(Stored data)
↓

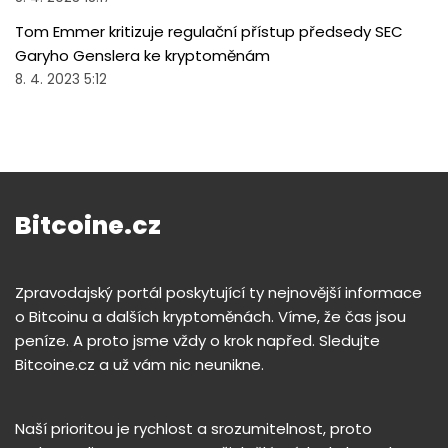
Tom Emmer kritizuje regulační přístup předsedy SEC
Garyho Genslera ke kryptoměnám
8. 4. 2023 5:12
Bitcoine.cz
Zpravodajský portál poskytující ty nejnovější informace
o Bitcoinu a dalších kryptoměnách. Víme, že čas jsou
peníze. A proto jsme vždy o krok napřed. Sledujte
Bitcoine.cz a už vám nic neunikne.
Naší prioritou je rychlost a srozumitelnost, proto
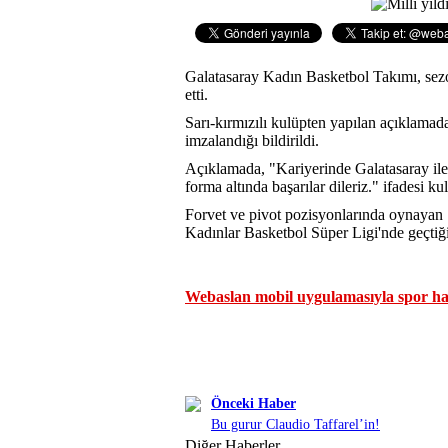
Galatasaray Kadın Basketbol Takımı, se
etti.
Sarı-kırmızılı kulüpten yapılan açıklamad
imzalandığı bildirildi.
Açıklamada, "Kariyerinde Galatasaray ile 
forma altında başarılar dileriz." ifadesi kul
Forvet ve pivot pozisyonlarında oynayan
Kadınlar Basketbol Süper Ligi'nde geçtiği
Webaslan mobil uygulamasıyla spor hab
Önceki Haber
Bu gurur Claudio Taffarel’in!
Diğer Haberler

↑

§ **Exercise aim**
Filter the entries down to the lines with the word "Basketbol" in them, and copy those lines.

§ **Solution to the exercise**
Galatasaray Kadın Basketbol Takımı, se
Kadınlar Basketbol Süper Ligi'nde geçtiği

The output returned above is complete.